Semantic Image Synthesis with Spatially Adaptive Normalization
A lot of work has been done developing deep learning nets that take an image as input and output a series of tags for objects present in the image. Less studied, but perhaps more interesting, is the notion of a deep learning net that takes a textural description of an image or scene and then outputs an image that looks like the textural description passed to it as input.
So let's deep dive into a recent paper that tries to turn a textural description of some imaginary image, and then generate an artificial image that looks like the description. And this particular approach adds an additional constraint, a segmentation map constraint to be precise.

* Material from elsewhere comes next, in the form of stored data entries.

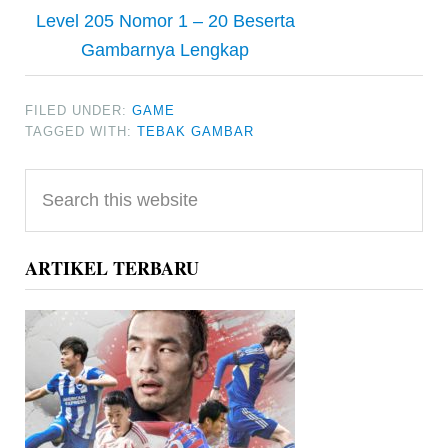
Level 205 Nomor 1 – 20 Beserta
Gambarnya Lengkap
FILED UNDER:
GAME
TAGGED WITH:
TEBAK GAMBAR
Primary
Search
Sidebar
this
website
ARTIKEL TERBARU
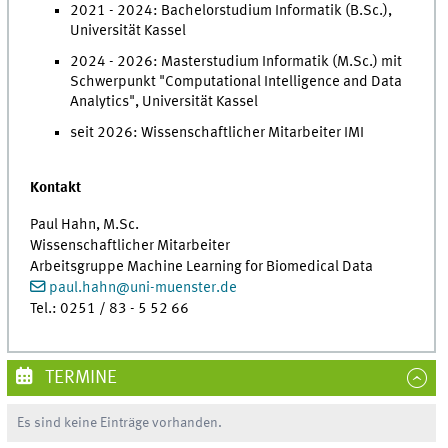
2021 - 2024: Bachelorstudium Informatik (B.Sc.),
Universität Kassel
2024 - 2026: Masterstudium Informatik (M.Sc.) mit
Schwerpunkt "Computational Intelligence and Data
Analytics", Universität Kassel
seit 2026: Wissenschaftlicher Mitarbeiter IMI
Kontakt
Paul Hahn, M.Sc.
Wissenschaftlicher Mitarbeiter
Arbeitsgruppe Machine Learning for Biomedical Data
paul.hahn
@
uni-muenster.de
Tel.: 0251 / 83 - 5 52 66
TERMINE
Es sind keine Einträge vorhanden.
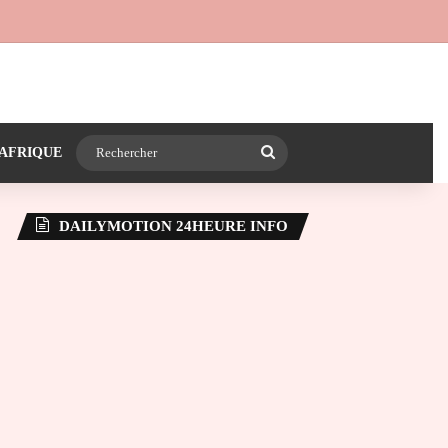
 24heureinfo sur WhatsApp
e latérale)
Rechercher
AFRIQUE
DAILYMOTION 24HEURE INFO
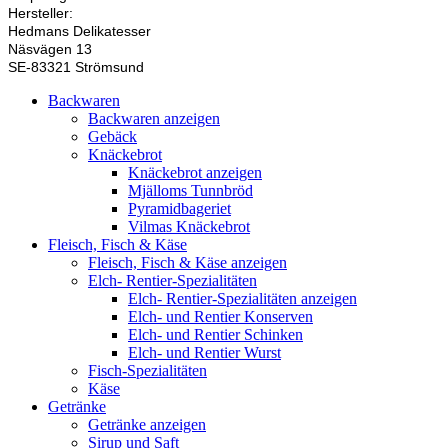
Hersteller:
Hedmans Delikatesser
Näsvägen 13
SE-83321 Strömsund
Backwaren
Backwaren anzeigen
Gebäck
Knäckebrot
Knäckebrot anzeigen
Mjälloms Tunnbröd
Pyramidbageriet
Vilmas Knäckebrot
Fleisch, Fisch & Käse
Fleisch, Fisch & Käse anzeigen
Elch- Rentier-Spezialitäten
Elch- Rentier-Spezialitäten anzeigen
Elch- und Rentier Konserven
Elch- und Rentier Schinken
Elch- und Rentier Wurst
Fisch-Spezialitäten
Käse
Getränke
Getränke anzeigen
Sirup und Saft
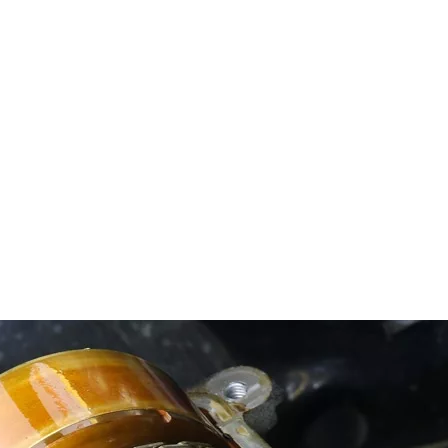
mehr über unsere Leistungen.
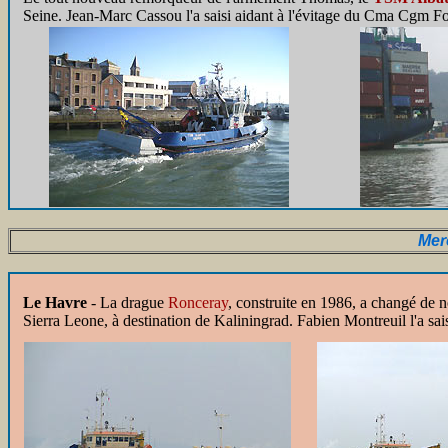
Seine. Jean-Marc Cassou l'a saisi aidant à l'évitage du Cma Cgm Fo
Merc
Le Havre
- La drague
Ronceray
, construite en 1986, a changé de n
Sierra Leone, à destination de Kaliningrad. Fabien Montreuil l'a sais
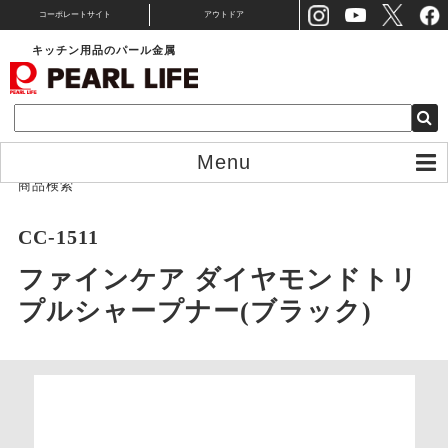
コーポレートサイト
アウトドア
キッチン用品のパール金属
Menu
商品検索
CC-1511
ファインケア ダイヤモンドトリ
プルシャープナー(ブラック)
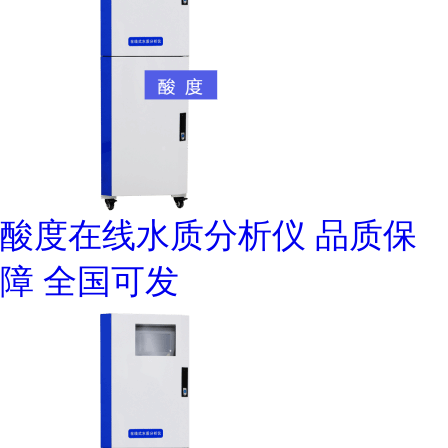
酸度在线水质分析仪 品质保
障 全国可发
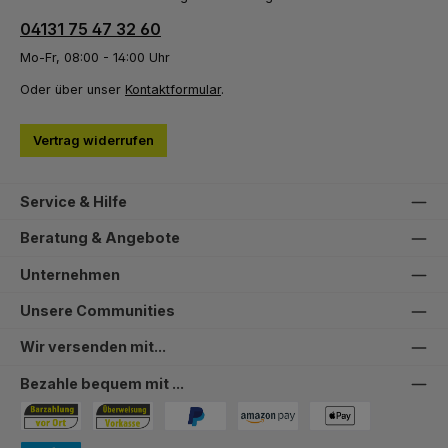
04131 75 47 32 60
Mo-Fr, 08:00 - 14:00 Uhr
Oder über unser
Kontaktformular
.
Vertrag widerrufen
Service & Hilfe
Beratung & Angebote
Unternehmen
Unsere Communities
Wir versenden mit...
Bezahle bequem mit ...
Bezahlung in der Filiale
Vorkasse
PayPal
Amazon Pay
PAYONE Apple Pay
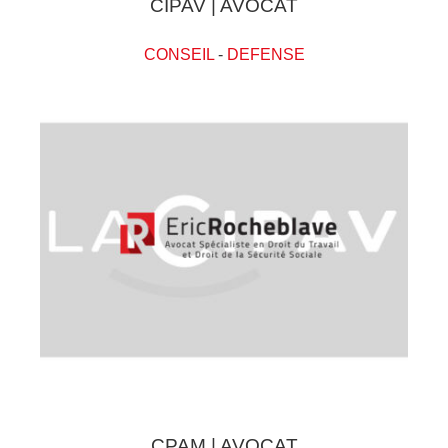
CIPAV | AVOCAT
CONSEIL
-
DEFENSE
CPAM | AVOCAT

And it being precise is kind of the whole point to this.
The paper describing this 'Semantic image Synthesis with Spatially-Adaptive Normalization' can be found here.

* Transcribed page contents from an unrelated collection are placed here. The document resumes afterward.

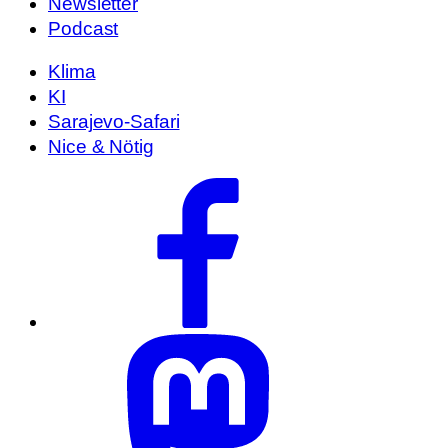
Newsletter
Podcast
Klima
KI
Sarajevo-Safari
Nice & Nötig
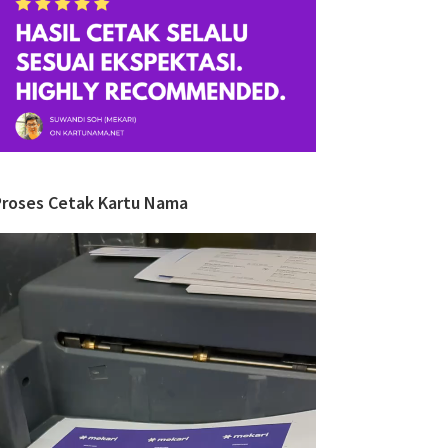
Proses Cetak Kartu Nama
ideo
layer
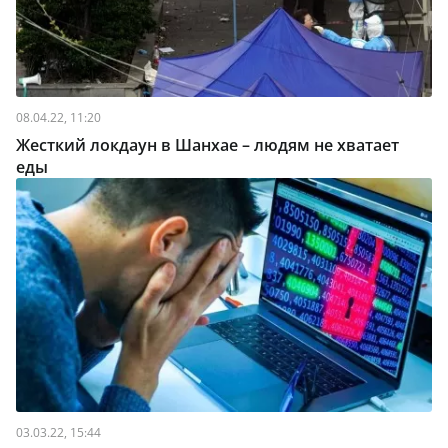
08.04.22, 11:20
Жесткий локдаун в Шанхае – людям не хватает
еды
03.03.22, 15:44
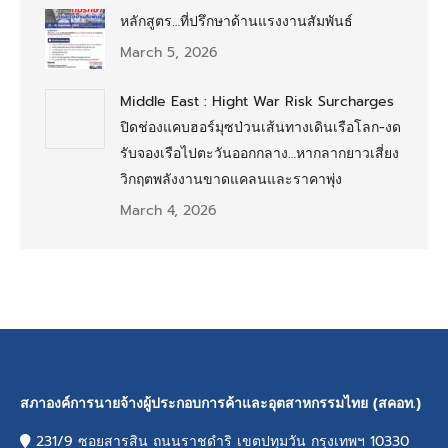
หลักสูตร…ที่ปรึกษาด้านแรงงานสัมพันธ์
March 5, 2026
Middle East : Hight War Risk Surcharges
ปิดช่องแคบฮอร์มุซป่วนเส้นทางเดินเรือโลก-งด
รับจองเรือไปตะวันออกกลาง…หากลากยาวเสี่ยง
วิกฤตพลังงานขาดแคลนและราคาพุ่ง
March 4, 2026
สภาองค์การนายจ้างผู้ประกอบการค้าและอุตสาหกรรมไทย (สคอท.)
231/9 ซอยสารสิน ถนนราชดำริ เขตปทุมวัน กรุงเทพฯ 10330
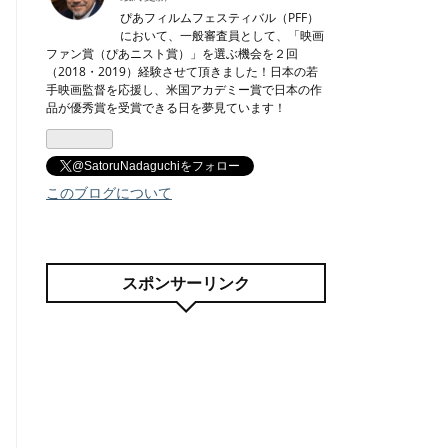
ログ
ぴあフィルムフェスティバル（PFF）
において、一般審査員として、「映画
Pro
ファン賞（ぴあニスト賞）」を選ぶ機会を２回
（2018・2019）経験させて頂きました！日本の若
手映画監督を応援し、米国アカデミー賞で日本の作
品が優秀賞を受賞できる日を夢見ています！
@SatoruNadaguchiをフォロー
このブログについて
スポンサーリンク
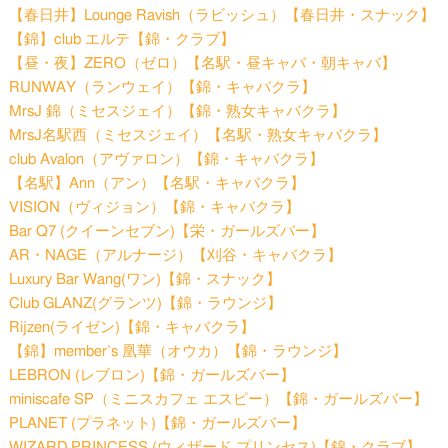
【春日井】Lounge Ravish（ラビッシュ）【春日井・スナック】
【錦】club エルテ【錦・クラブ】
【昼・夜】ZERO（ゼロ）【名駅・昼キャバ・朝キャバ】
RUNWAY（ランウェイ）【錦・キャバクラ】
MrsJ 錦（ミセスジェイ）【錦・熟女キャバクラ】
MrsJ名駅西（ミセスジェイ）【名駅・熟女キャバクラ】
club Avalon（アヴァロン）【錦・キャバクラ】
【名駅】Ann（アン）【名駅・キャバクラ】
VISION（ヴィジョン）【錦・キャバクラ】
Bar Q7 (クイーンセブン)【栄・ガールズバー】
AR・NAGE（アルナージ）【刈谷・キャバクラ】
Luxury Bar Wang(ワン)【錦・スナック】
Club GLANZ(グランツ)【錦・ラウンジ】
Rijzen(ライゼン)【錦・キャバクラ】
【錦】member’s 凰華（オウカ）【錦・ラウンジ】
LEBRON (レブロン)【錦・ガールズバー】
miniscafe SP（ミニスカフェ エスピー）【錦・ガールズバー】
PLANET (プラネット)【錦・ガールズバー】
WIZARD PRINCESS (ウィザード プリンセス)【錦・クラブ】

A project page called 'Semantic Image Synthesis with SPADE' can be found here.
Here's a short video presentation of 'GauGAN: Semantic Image Synthesis with Spatially Adaptive Normalization'.
Divyansh Jha has put together a really great blog post on Implementing SPADE using Fastai. Perfect for HTC fastai api oriented deep learning folks. Check it out.

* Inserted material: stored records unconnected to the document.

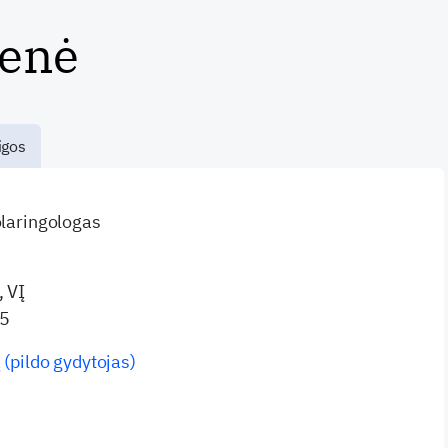
ienė
igos
olaringologas
, VĮ
15
 (pildo gydytojas)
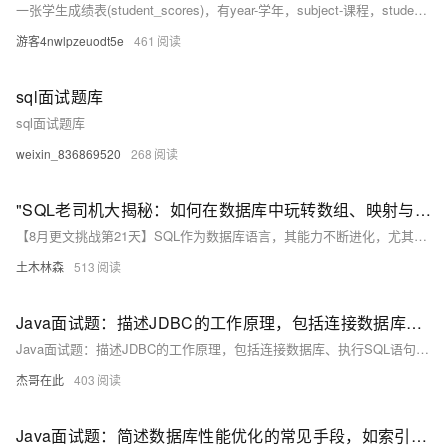
一张学生成绩表(student_scores)，有year-学年，subject-课程，student-学生，score-分数这四个字段，请完成如下问题： 问题1：每年每门学科排名第一的学生 问题2：每年总成绩都有所提升的学生
游客4nwlpzeuodt5e
461
sql面试题库
sql面试题库
weixin_836869520
268
"SQL老司机大揭秘：如何在数据库中玩转数组、映射与JSON，解锁数据处理的无限可能，一场数据与技术的激情碰撞！"
【8月更文挑战第21天】SQL作为数据库语言，其能力不断进化，尤其是在处理复杂数据类型如数组、映射及JSON方面。例如，PostgreSQL自8.2版起支持数组类型，并提供`unnest()`和`array_agg()`等函数用于数组的操作。对于映射类型，虽然SQL标准未直接支持，但通过JSON数据类型间接实现了键值对的存储与查询。如在PostgreSQL中创建含JSONB类型的表，并使用`-&gt;&gt;`提取特定字段或`@&gt;`进行复杂条件筛选。掌握这些技巧对于高效管理现代数据至关重要，并预示着SQL在未来数据处理领域将持续扮演核心角色。
土木林森
513
Java面试题：描述JDBC的工作原理，包括连接数据库、执行SQL语句等步骤。
Java面试题：描述JDBC的工作原理，包括连接数据库、执行SQL语句等步骤。
杰哥在此
403
Java面试题：简述数据库性能优化的常见手段，如索引优化、SQL语句优化等。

And of course the world moves on, and people are trying to improve SPADE performance. A recent attempt at improving SPADE is the Semantic Region-adaptive Normalization (SEAN) algorithm.SEAN is conditioned on segmentation masks that describe the semantic regions in the desired output image. Using SEAN normalization, a network architecture can be made to control the style of each semantic region individually.
The SEAN generator network is built on top of SPADE and contains three convolutional network layers with their biases and scales modulated separately by individual SEAN blocks. There are two inputs per SEAN block: the set of style codes for specific regions, and a semantic mask that defines regions to apply the style code.